[[ Source information open ]]

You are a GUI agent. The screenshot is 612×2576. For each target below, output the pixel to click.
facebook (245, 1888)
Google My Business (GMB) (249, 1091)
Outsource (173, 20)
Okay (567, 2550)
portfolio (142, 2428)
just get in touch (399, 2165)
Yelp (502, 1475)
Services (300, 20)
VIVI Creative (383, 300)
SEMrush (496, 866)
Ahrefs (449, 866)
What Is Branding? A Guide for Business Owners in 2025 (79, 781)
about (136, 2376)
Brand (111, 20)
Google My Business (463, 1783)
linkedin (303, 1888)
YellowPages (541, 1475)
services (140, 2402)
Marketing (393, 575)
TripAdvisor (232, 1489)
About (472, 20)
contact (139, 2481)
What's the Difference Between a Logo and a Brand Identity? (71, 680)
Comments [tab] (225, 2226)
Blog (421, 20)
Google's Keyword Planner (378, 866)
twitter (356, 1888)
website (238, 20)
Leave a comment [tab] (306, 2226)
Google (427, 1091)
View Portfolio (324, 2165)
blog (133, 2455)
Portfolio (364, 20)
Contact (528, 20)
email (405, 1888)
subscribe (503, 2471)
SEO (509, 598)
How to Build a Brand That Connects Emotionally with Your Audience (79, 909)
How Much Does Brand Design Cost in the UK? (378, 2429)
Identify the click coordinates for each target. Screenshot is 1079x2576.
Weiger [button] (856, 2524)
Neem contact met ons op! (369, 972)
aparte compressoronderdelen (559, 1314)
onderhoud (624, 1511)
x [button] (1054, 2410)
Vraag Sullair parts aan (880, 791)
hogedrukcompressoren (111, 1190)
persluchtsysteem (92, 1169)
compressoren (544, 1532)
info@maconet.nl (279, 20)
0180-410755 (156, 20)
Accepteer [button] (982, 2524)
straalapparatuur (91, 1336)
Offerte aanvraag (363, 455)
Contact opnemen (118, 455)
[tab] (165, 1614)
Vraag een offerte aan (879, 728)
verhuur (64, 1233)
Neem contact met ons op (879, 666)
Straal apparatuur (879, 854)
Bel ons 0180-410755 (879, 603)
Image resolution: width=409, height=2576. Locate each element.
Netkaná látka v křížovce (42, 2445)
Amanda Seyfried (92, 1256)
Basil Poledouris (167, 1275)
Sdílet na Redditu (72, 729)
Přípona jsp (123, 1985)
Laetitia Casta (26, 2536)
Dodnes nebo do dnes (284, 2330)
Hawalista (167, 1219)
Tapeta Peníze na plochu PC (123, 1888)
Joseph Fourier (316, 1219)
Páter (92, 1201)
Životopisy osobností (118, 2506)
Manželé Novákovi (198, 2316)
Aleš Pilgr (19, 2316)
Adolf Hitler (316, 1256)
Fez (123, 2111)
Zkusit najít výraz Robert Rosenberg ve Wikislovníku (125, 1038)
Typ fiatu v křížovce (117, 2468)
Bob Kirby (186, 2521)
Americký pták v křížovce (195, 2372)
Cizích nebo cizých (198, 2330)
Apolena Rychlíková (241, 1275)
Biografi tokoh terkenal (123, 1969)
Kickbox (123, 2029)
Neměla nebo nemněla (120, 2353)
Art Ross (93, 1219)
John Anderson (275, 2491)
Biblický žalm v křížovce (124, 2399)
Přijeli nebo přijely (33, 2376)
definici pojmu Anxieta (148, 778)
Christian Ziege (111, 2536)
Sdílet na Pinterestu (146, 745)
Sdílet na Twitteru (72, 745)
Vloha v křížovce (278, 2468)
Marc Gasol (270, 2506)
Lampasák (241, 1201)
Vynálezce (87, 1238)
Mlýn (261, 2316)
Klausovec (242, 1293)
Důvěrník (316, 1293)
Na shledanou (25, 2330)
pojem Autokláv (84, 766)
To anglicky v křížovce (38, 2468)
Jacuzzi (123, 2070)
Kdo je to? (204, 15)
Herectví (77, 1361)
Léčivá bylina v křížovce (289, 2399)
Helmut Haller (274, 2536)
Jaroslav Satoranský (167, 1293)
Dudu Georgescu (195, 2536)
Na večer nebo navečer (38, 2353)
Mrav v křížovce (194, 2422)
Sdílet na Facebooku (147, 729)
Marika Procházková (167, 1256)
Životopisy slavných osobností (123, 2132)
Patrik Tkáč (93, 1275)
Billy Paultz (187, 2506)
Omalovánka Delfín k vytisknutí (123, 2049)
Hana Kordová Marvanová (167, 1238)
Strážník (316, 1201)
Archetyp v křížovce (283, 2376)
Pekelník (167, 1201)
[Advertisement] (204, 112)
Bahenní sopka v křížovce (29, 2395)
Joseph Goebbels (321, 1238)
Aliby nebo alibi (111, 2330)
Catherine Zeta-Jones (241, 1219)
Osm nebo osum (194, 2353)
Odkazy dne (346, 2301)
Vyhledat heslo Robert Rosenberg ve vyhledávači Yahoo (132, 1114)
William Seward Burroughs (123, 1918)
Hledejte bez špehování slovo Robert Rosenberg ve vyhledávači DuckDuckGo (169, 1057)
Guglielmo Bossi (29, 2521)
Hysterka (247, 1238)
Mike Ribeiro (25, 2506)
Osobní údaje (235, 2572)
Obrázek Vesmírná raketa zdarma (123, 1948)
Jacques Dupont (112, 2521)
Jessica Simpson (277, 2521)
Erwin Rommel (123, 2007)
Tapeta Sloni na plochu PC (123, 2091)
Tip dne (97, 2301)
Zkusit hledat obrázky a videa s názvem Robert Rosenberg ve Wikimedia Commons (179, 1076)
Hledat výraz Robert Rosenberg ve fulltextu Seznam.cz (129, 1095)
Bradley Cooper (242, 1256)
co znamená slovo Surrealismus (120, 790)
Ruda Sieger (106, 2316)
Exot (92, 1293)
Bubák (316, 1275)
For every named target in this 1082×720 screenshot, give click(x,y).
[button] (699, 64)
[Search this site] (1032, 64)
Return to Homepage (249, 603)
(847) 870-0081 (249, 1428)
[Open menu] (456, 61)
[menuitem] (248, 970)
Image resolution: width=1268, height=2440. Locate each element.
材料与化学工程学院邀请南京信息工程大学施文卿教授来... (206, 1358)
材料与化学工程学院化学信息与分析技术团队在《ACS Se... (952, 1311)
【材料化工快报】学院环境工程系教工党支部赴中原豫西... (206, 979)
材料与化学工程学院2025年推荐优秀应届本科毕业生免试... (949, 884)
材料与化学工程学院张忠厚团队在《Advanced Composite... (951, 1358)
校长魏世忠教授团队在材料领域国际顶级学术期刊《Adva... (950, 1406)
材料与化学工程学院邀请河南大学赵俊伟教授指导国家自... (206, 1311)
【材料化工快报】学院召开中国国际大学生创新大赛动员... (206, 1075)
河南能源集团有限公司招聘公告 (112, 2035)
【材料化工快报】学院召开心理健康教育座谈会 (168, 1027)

[[ Source information closed ]]

Activity → All that is needed is the exact run of lines above from the line containing "Páter (92, 1201)" through the line containing "Jacuzzi (123, 2070)", both of them included.

The completed task →
Páter (92, 1201)
Životopisy osobností (118, 2506)
Manželé Novákovi (198, 2316)
Aleš Pilgr (19, 2316)
Adolf Hitler (316, 1256)
Fez (123, 2111)
Zkusit najít výraz Robert Rosenberg ve Wikislovníku (125, 1038)
Typ fiatu v křížovce (117, 2468)
Bob Kirby (186, 2521)
Americký pták v křížovce (195, 2372)
Cizích nebo cizých (198, 2330)
Apolena Rychlíková (241, 1275)
Biografi tokoh terkenal (123, 1969)
Kickbox (123, 2029)
Neměla nebo nemněla (120, 2353)
Art Ross (93, 1219)
John Anderson (275, 2491)
Biblický žalm v křížovce (124, 2399)
Přijeli nebo přijely (33, 2376)
definici pojmu Anxieta (148, 778)
Christian Ziege (111, 2536)
Sdílet na Pinterestu (146, 745)
Sdílet na Twitteru (72, 745)
Vloha v křížovce (278, 2468)
Marc Gasol (270, 2506)
Lampasák (241, 1201)
Vynálezce (87, 1238)
Mlýn (261, 2316)
Klausovec (242, 1293)
Důvěrník (316, 1293)
Na shledanou (25, 2330)
pojem Autokláv (84, 766)
To anglicky v křížovce (38, 2468)
Jacuzzi (123, 2070)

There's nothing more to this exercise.